Work request: Start with the line that holds "SIERRAS Y CENTRO URUGUAYO". Please copy it and each remaining line below exactly, leaving pictures out.

──────── Provided data

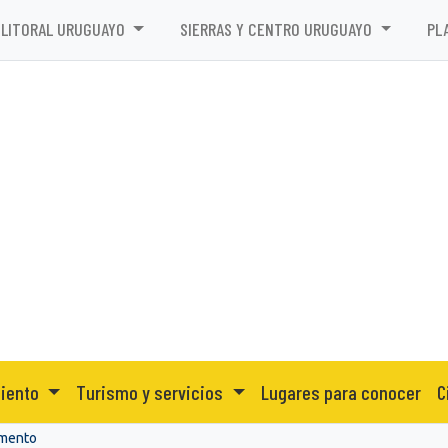
LITORAL URUGUAYO
SIERRAS Y CENTRO URUGUAYO
PL
miento
Turismo y servicios
Lugares para conocer
C
amento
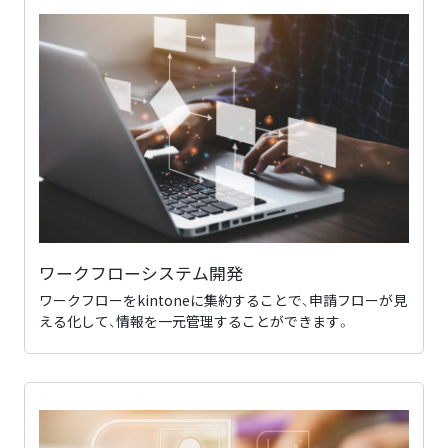
ワークフローシステム開発
ワークフローをkintoneに集約することで、申請フローが見
える化して、情報を一元管理することができます。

────────────────

Output for this exercise:
SIERRAS Y CENTRO URUGUAYO
PL
miento
Turismo y servicios
Lugares para conocer
C
amento
ワークフローシステム開発
ワークフローをkintoneに集約することで、申請フローが見
える化して、情報を一元管理することができます。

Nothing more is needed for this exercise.